Oh yes, clearly. The way in which files are imported has to do with making a quick buck, and nobody likes the way it works. :laughing:

Not sure what you mean by that. The Mac App Store only sells Mac software though, it always has, and I don’t think that has anything to do with what kind of chip you are using. Incidentally the iOS App Store only sells iOS software. So by your logic, when one is using the correct device to purchase software for that device, we are pushing people to the cheaper iOS version and blocking people from the more expensive Mac (or Windows, hey) versions.

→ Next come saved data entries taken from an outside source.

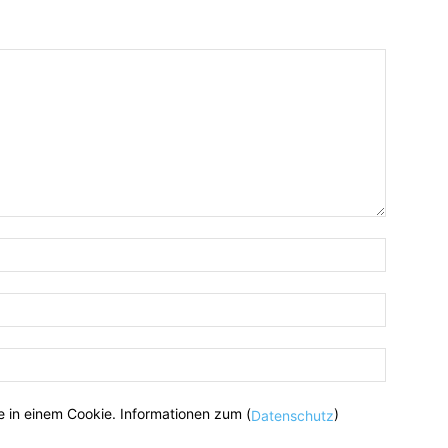
 in einem Cookie. Informationen zum (
)
Datenschutz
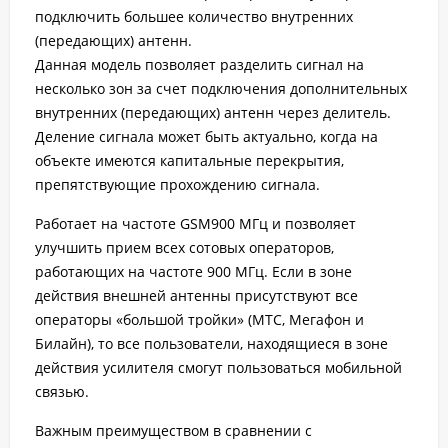
подключить большее количество внутренних
(передающих) антенн.
Данная модель позволяет разделить сигнал на
несколько зон за счет подключения дополнительных
внутренних (передающих) антенн через делитель.
Деление сигнала может быть актуально, когда на
объекте имеются капитальные перекрытия,
препятствующие прохождению сигнала.
Работает на частоте GSM900 МГц и позволяет
улучшить прием всех сотовых операторов,
работающих на частоте 900 МГц. Если в зоне
действия внешней антенны присутствуют все
операторы «большой тройки» (МТС, Мегафон и
Билайн), то все пользователи, находящиеся в зоне
действия усилителя смогут пользоваться мобильной
связью.
Важным преимуществом в сравнении с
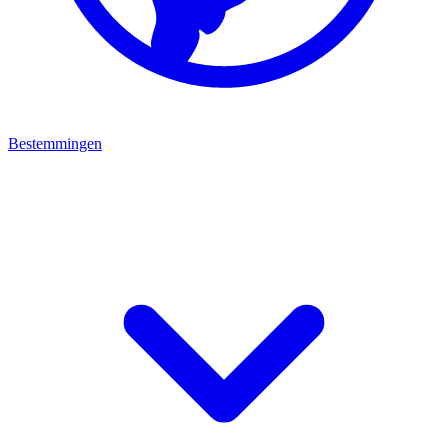
Bestemmingen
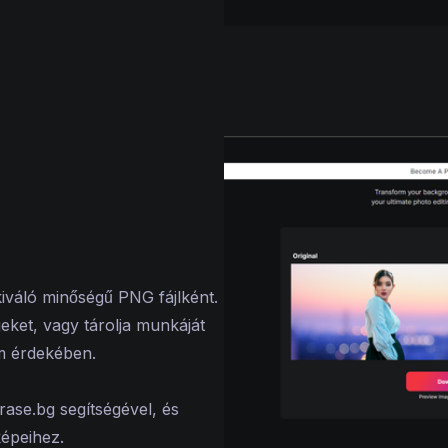
 kiváló minőségű PNG fájlként.
eket, vagy tárolja munkáját
m érdekében.
rase.bg segítségével, és
képeihez.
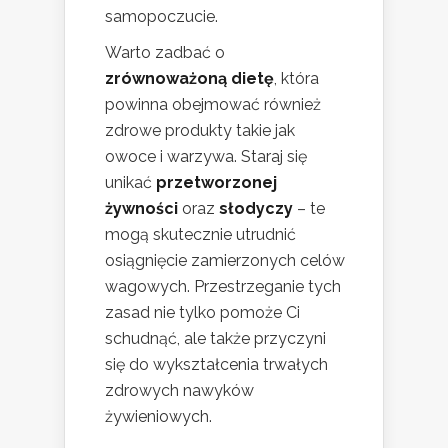
samopoczucie.
Warto zadbać o
zrównoważoną dietę
, która
powinna obejmować również
zdrowe produkty takie jak
owoce i warzywa. Staraj się
unikać
przetworzonej
żywności
oraz
słodyczy
– te
mogą skutecznie utrudnić
osiągnięcie zamierzonych celów
wagowych. Przestrzeganie tych
zasad nie tylko pomoże Ci
schudnąć, ale także przyczyni
się do wykształcenia trwałych
zdrowych nawyków
żywieniowych.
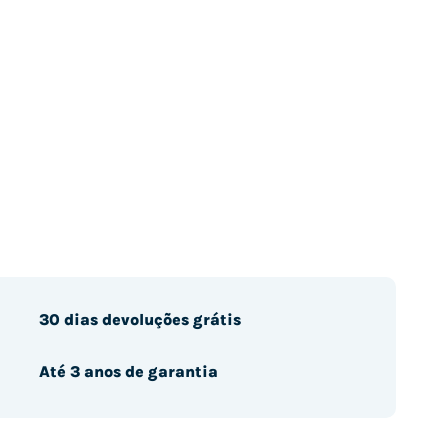
30 dias devoluções grátis
Até 3 anos de garantia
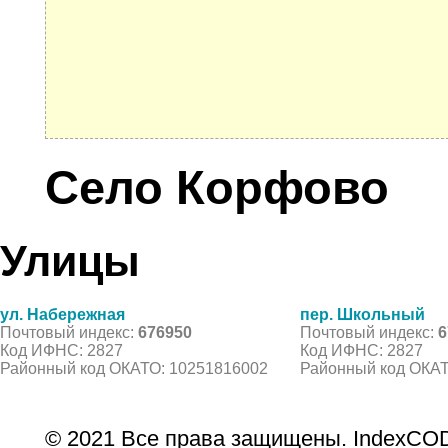
Село Корфово
Улицы
ул. Набережная
пер. Школьный
Почтовый индекс:
676950
Почтовый индекс:
6
Код ИФНС: 2827
Код ИФНС: 2827
Районный код ОКАТО: 10251816002
Районный код ОКАТ
© 2021 Все права защищены. IndexCOD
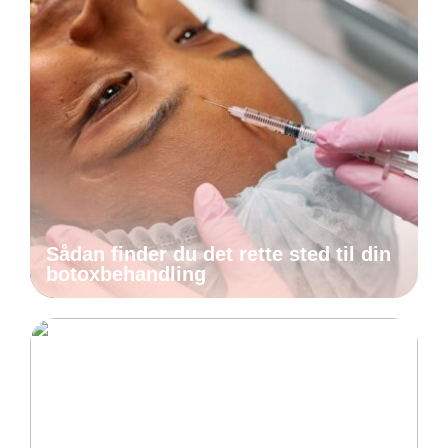
Sådan finder du det rette sted til din
botoxbehandling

It has everything to do with the kind of chip one is using. If you have a new Mac with M1 chip (not Intel), it can use Mac and iPhone / iPad software, yet LAL has limited Mac users from buying only the Mac software when we should have all options available.

Oh, I see what you mean, using Catalyst to port the iOS version to the Mac and then sell it there as well? It’s a little more complicated than just clicking a checkbox, and probably would involve a few months of work for something of the scale Scrivener is.

And once done, the main question would be why? Why would anyone want to use the iOS version when the Mac version is available? Surely there might be a few here and there that do—don’t get me wrong—but reason enough to bring out a whole new product that now must be maintained going forward? As you can see, we hardly even have time to maintain what we have. It’s a very small shop.

At any rate, here’s that discussion which already happened, and a bit earlier but most substantially.

This is a typical example of the False Consensus Effect. Your thoughts seem so obvious to yourself so you assume thar´t everyone else must think the same, which they don’t.